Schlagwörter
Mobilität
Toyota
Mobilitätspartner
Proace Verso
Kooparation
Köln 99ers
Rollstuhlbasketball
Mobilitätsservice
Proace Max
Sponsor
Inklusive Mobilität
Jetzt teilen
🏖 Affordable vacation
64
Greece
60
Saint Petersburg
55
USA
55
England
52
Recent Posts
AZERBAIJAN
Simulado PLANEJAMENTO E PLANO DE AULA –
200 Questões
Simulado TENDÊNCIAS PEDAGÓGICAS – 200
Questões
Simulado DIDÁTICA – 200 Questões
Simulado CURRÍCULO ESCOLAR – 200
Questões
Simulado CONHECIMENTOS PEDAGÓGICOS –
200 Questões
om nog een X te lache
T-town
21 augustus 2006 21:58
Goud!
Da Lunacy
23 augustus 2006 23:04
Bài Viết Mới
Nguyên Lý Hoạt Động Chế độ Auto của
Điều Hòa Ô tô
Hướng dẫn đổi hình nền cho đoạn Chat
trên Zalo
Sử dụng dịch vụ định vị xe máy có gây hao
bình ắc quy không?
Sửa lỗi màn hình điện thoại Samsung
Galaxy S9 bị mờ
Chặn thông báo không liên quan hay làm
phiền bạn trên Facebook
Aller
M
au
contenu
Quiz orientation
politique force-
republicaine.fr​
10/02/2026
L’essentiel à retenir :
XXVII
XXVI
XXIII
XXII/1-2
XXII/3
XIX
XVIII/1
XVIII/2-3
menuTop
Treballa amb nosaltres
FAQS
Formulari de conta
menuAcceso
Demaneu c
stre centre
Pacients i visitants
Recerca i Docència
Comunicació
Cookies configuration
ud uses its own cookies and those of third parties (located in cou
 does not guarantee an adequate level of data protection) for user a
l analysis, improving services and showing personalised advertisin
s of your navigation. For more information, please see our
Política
::::
## What this task involves
Everything from the line with "Treballa amb nosaltres" through the end of the listing, both ends included, needs to be transcribed exactly, with no other lines.

## Response area
Treballa amb nosaltres
FAQS
Formulari de conta
menuAcceso
Demaneu c
stre centre
Pacients i visitants
Recerca i Docència
Comunicació
Cookies configuration
ud uses its own cookies and those of third parties (located in cou
 does not guarantee an adequate level of data protection) for user a
l analysis, improving services and showing personalised advertisin
s of your navigation. For more information, please see our
Política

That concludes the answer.